**Description of the task:**
Every record, apart from its pictures, should be repeated exactly.

** Entries provided follows **

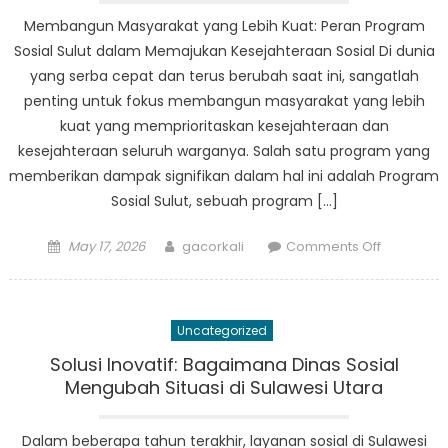
Sulawesi
Membangun Masyarakat yang Lebih Kuat: Peran Program
Utara
Sosial Sulut dalam Memajukan Kesejahteraan Sosial Di dunia
yang serba cepat dan terus berubah saat ini, sangatlah
penting untuk fokus membangun masyarakat yang lebih
kuat yang memprioritaskan kesejahteraan dan
kesejahteraan seluruh warganya. Salah satu program yang
memberikan dampak signifikan dalam hal ini adalah Program
Sosial Sulut, sebuah program […]
Posted
Author
on
May 17, 2026
gacorkali
Comments Off
on
Membang
Masyarak
yang
Uncategorized
Lebih
Kuat:
Solusi Inovatif: Bagaimana Dinas Sosial
Peran
Mengubah Situasi di Sulawesi Utara
Program
Sosial
Dalam beberapa tahun terakhir, layanan sosial di Sulawesi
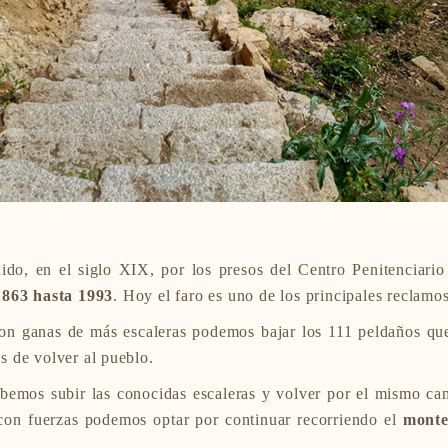
uido, en el siglo XIX, por los presos del Centro Penitenciar
1863 hasta 1993
. Hoy el faro es uno de los principales reclamos
on ganas de más escaleras podemos bajar los 111 peldaños que 
 de volver al pueblo.
ebemos subir las conocidas escaleras y volver por el mismo ca
on fuerzas podemos optar por continuar recorriendo el
monte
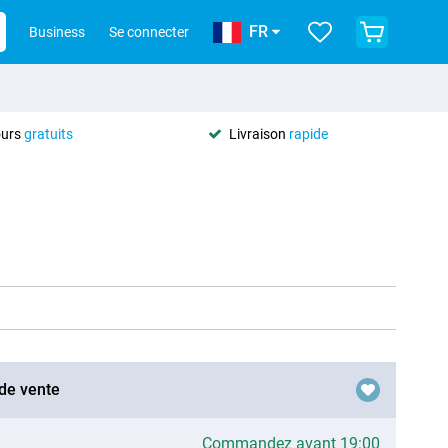
FR
Business
Se connecter
ours
gratuits
Livraison
rapide
 de vente
Commandez avant 19:00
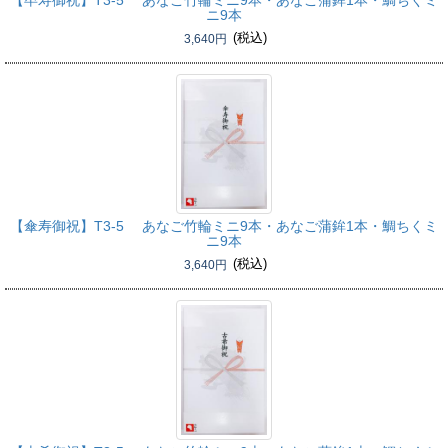
【卒寿御祝】
T3-5 あなご竹輪ミニ9本・あなご蒲鉾1本・鯛ちくミ
ニ9本
(税込)
3,640円
【傘寿御祝】
T3-5 あなご竹輪ミニ9本・あなご蒲鉾1本・鯛ちくミ
ニ9本
(税込)
3,640円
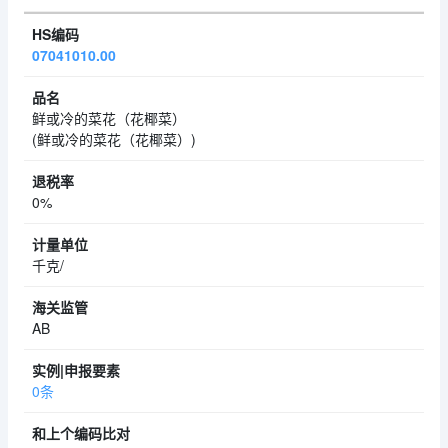
07041010.00
鲜或冷的菜花（花椰菜）
(鲜或冷的菜花（花椰菜）)
0%
千克/
AB
0条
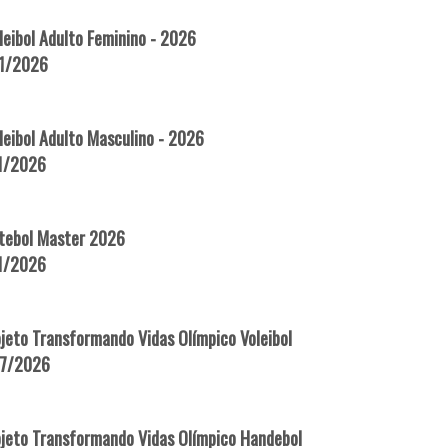
eibol Adulto Feminino - 2026
11/2026
eibol Adulto Masculino - 2026
11/2026
tebol Master 2026
11/2026
jeto Transformando Vidas Olímpico Voleibol
07/2026
ojeto Transformando Vidas Olímpico Handebol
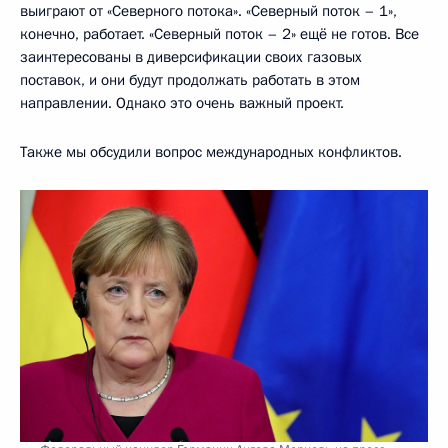
выиграют от «Северного потока». «Северный поток – 1»,
конечно, работает. «Северный поток – 2» ещё не готов. Все
заинтересованы в диверсификации своих газовых
поставок, и они будут продолжать работать в этом
направлении. Однако это очень важный проект.
Также мы обсудили вопрос международных конфликтов.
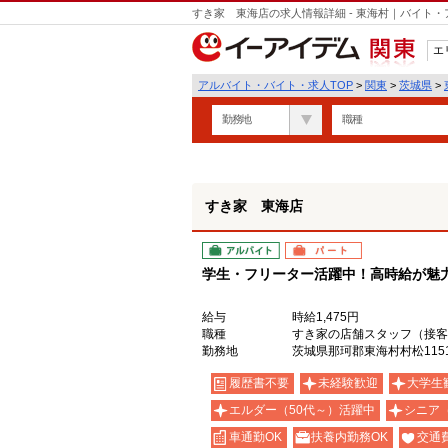
すき家 東海店の求人情報詳細 - 東海村｜バイト
エ
関東
アルバイト・バイト・求人TOP
>
関東
>
茨城県
>
勤務地
職種
すき家 東海店
アルバイト
パート
学生・フリーター活躍中！高時給が魅力の
給与
時給1,475円
職種
すき家の店舗スタッフ（接客
勤務地
茨城県那珂郡東海村村松1151
履歴書不要
未経験歓迎
大学生
エルダー（50代～）活躍中
シニア
車通勤OK
扶養内勤務OK
交通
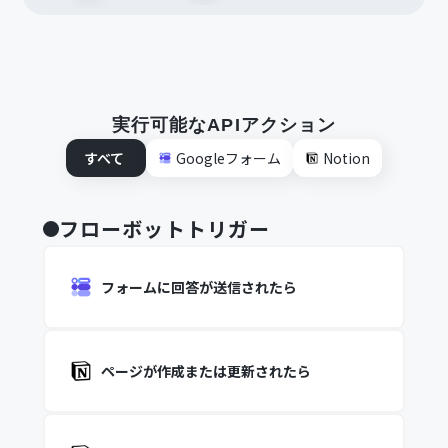
実行可能なAPIアクション
すべて
Googleフォーム
Notion
フローボットトリガー
フォームに回答が送信されたら
ページが作成または更新されたら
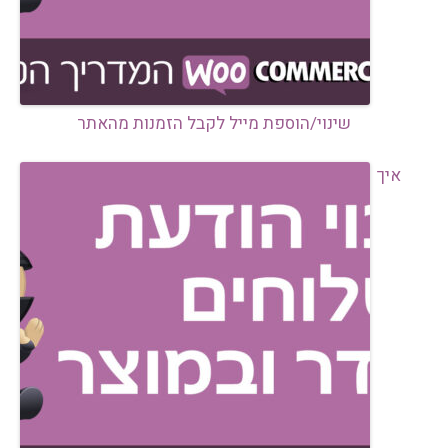
שינוי/הוספת מייל לקבל הזמנות מהאתר
איך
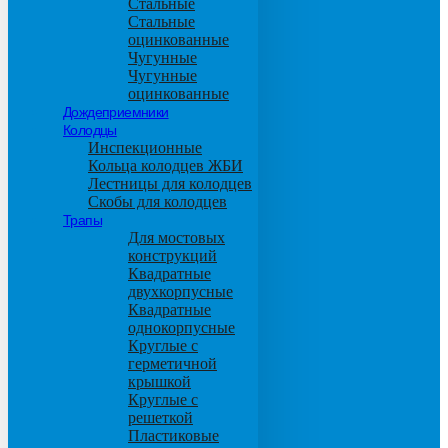
Стальные
Стальные
оцинкованные
Чугунные
Чугунные
оцинкованные
Дождеприемники
Колодцы
Инспекционные
Кольца колодцев ЖБИ
Лестницы для колодцев
Скобы для колодцев
Трапы
Для мостовых
конструкций
Квадратные
двухкорпусные
Квадратные
однокорпусные
Круглые с
герметичной
крышкой
Круглые с
решеткой
Пластиковые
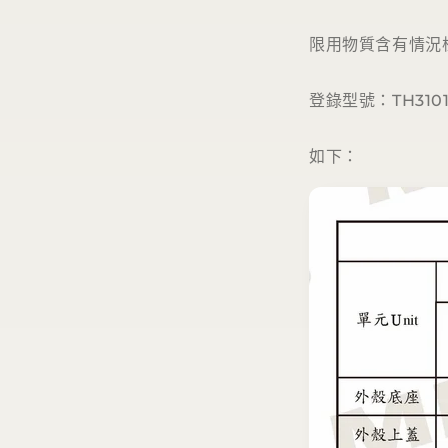
限用物質含有情況標
登錄型號：TH310
如下：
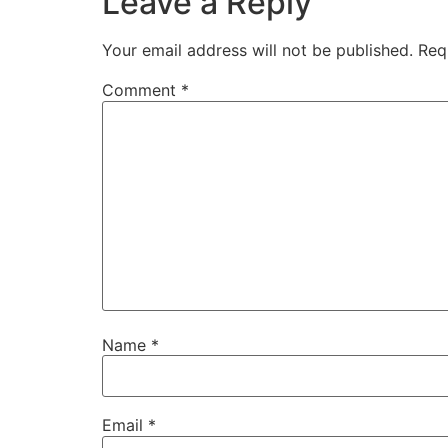
Leave a Reply
Your email address will not be published.
Req
Comment
*
Name
*
Email
*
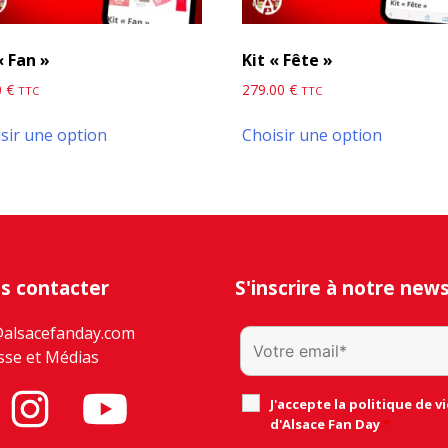
« Fan »
Kit « Fête »
0
€
279.00
€
TTC
TTC
sir une option
Choisir une option
s contacter
S'inscrire à notre new
@alsacefanday.com
sse et Médias
J'accepte la politique de vi
d'Alsace Fan Day
*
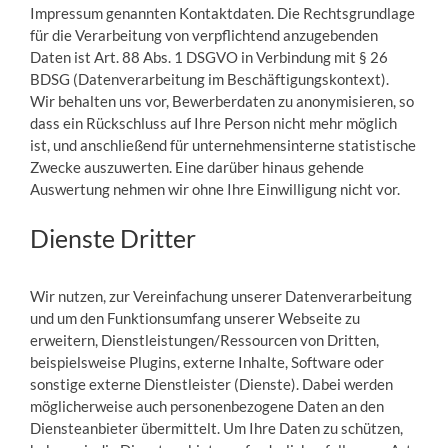
Impressum genannten Kontaktdaten. Die Rechtsgrundlage
für die Verarbeitung von verpflichtend anzugebenden
Daten ist Art. 88 Abs. 1 DSGVO in Verbindung mit § 26
BDSG (Datenverarbeitung im Beschäftigungskontext).
Wir behalten uns vor, Bewerberdaten zu anonymisieren, so
dass ein Rückschluss auf Ihre Person nicht mehr möglich
ist, und anschließend für unternehmensinterne statistische
Zwecke auszuwerten. Eine darüber hinaus gehende
Auswertung nehmen wir ohne Ihre Einwilligung nicht vor.
Dienste Dritter
Wir nutzen, zur Vereinfachung unserer Datenverarbeitung
und um den Funktionsumfang unserer Webseite zu
erweitern, Dienstleistungen/Ressourcen von Dritten,
beispielsweise Plugins, externe Inhalte, Software oder
sonstige externe Dienstleister (Dienste). Dabei werden
möglicherweise auch personenbezogene Daten an den
Diensteanbieter übermittelt. Um Ihre Daten zu schützen,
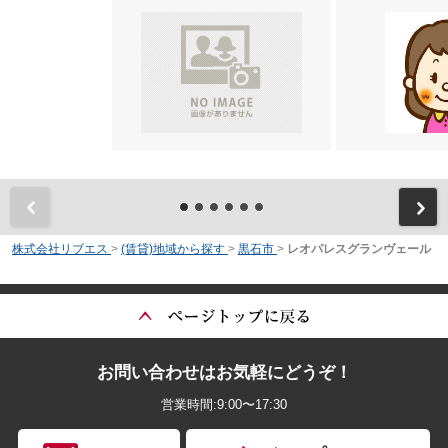
前
株式会社リブエス
>
(賃貸)地域から探す
>
黒石市
>
レオパレスグランヴェール
お問い合わせはお気軽にどうぞ！
営業時間:9:00〜17:30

** End of Entries provided **

**Finished task:**
Sulawesi
Membangun Masyarakat yang Lebih Kuat: Peran Program
Utara
Sosial Sulut dalam Memajukan Kesejahteraan Sosial Di dunia
yang serba cepat dan terus berubah saat ini, sangatlah
penting untuk fokus membangun masyarakat yang lebih
kuat yang memprioritaskan kesejahteraan dan
kesejahteraan seluruh warganya. Salah satu program yang
memberikan dampak signifikan dalam hal ini adalah Program
Sosial Sulut, sebuah program […]
Posted
Author
on
May 17, 2026
gacorkali
Comments Off
on
Membang
Masyarak
yang
Uncategorized
Lebih
Kuat:
Solusi Inovatif: Bagaimana Dinas Sosial
Peran
Mengubah Situasi di Sulawesi Utara
Program
Sosial
Dalam beberapa tahun terakhir, layanan sosial di Sulawesi
uido, en el siglo XIX, por los presos del Centro Penitenciar
1863 hasta 1993
. Hoy el faro es uno de los principales reclamos
on ganas de más escaleras podemos bajar los 111 peldaños que 
 de volver al pueblo.
ebemos subir las conocidas escaleras y volver por el mismo ca
on fuerzas podemos optar por continuar recorriendo el
monte
FR
Business
Se connecter
ours
gratuits
Livraison
rapide
 de vente
Commandez avant 19:00
【卒寿御祝】
T3-5 あなご竹輪ミニ9本・あなご蒲鉾1本・鯛ちくミ
ニ9本
(税込)
3,640円
【傘寿御祝】
T3-5 あなご竹輪ミニ9本・あなご蒲鉾1本・鯛ちくミ
ニ9本
(税込)
3,640円
07041010.00
鲜或冷的菜花（花椰菜）
(鲜或冷的菜花（花椰菜）)
0%
千克/
AB
0条
eibol Adulto Feminino - 2026
11/2026
eibol Adulto Masculino - 2026
11/2026
tebol Master 2026
11/2026
jeto Transformando Vidas Olímpico Voleibol
07/2026
ojeto Transformando Vidas Olímpico Handebol
выиграют от «Северного потока». «Северный поток – 1»,
конечно, работает. «Северный поток – 2» ещё не готов. Все
заинтересованы в диверсификации своих газовых
поставок, и они будут продолжать работать в этом
направлении. Однако это очень важный проект.
Также мы обсудили вопрос международных конфликтов.
すき家 東海店の求人情報詳細 - 東海村｜バイト
エ
関東
アルバイト・バイト・求人TOP
>
関東
>
茨城県
>
勤務地
職種
すき家 東海店
アルバイト
パート
学生・フリーター活躍中！高時給が魅力の
給与
時給1,475円
職種
すき家の店舗スタッフ（接客
勤務地
茨城県那珂郡東海村村松1151
履歴書不要
未経験歓迎
大学生
エルダー（50代～）活躍中
シニア
車通勤OK
扶養内勤務OK
交通
実行可能なAPIアクション
すべて
Googleフォーム
Notion
フローボットトリガー
フォームに回答が送信されたら
ページが作成または更新されたら
שינוי/הוספת מייל לקבל הזמנות מהאתר
איך
Стальные
Стальные
оцинкованные
Чугунные
Чугунные
оцинкованные
Дождеприемники
Колодцы
Инспекционные
Кольца колодцев ЖБИ
Лестницы для колодцев
Скобы для колодцев
Трапы
Для мостовых
конструкций
Квадратные
двухкорпусные
Квадратные
однокорпусные
Круглые с
герметичной
крышкой
Круглые с
решеткой
Пластиковые
限用物質含有情況標
登錄型號：TH310
如下：
Leave a Reply
Your email address will not be published.
Req
Comment
*
Name
*
Email
*
« Fan »
Kit « Fête »
0
€
279.00
€
TTC
TTC
sir une option
Choisir une option
s contacter
S'inscrire à notre new
@alsacefanday.com
sse et Médias
J'accepte la politique de vi
d'Alsace Fan Day
*
Impressum genannten Kontaktdaten. Die Rechtsgrundlage
für die Verarbeitung von verpflichtend anzugebenden
Daten ist Art. 88 Abs. 1 DSGVO in Verbindung mit § 26
BDSG (Datenverarbeitung im Beschäftigungskontext).
Wir behalten uns vor, Bewerberdaten zu anonymisieren, so
dass ein Rückschluss auf Ihre Person nicht mehr möglich
ist, und anschließend für unternehmensinterne statistische
Zwecke auszuwerten. Eine darüber hinaus gehende
Auswertung nehmen wir ohne Ihre Einwilligung nicht vor.
Dienste Dritter
Wir nutzen, zur Vereinfachung unserer Datenverarbeitung
und um den Funktionsumfang unserer Webseite zu
erweitern, Dienstleistungen/Ressourcen von Dritten,
beispielsweise Plugins, externe Inhalte, Software oder
sonstige externe Dienstleister (Dienste). Dabei werden
möglicherweise auch personenbezogene Daten an den
Diensteanbieter übermittelt. Um Ihre Daten zu schützen,
前
株式会社リブエス
>
(賃貸)地域から探す
>
黒石市
>
レオパレスグランヴェール
お問い合わせはお気軽にどうぞ！
営業時間:9:00〜17:30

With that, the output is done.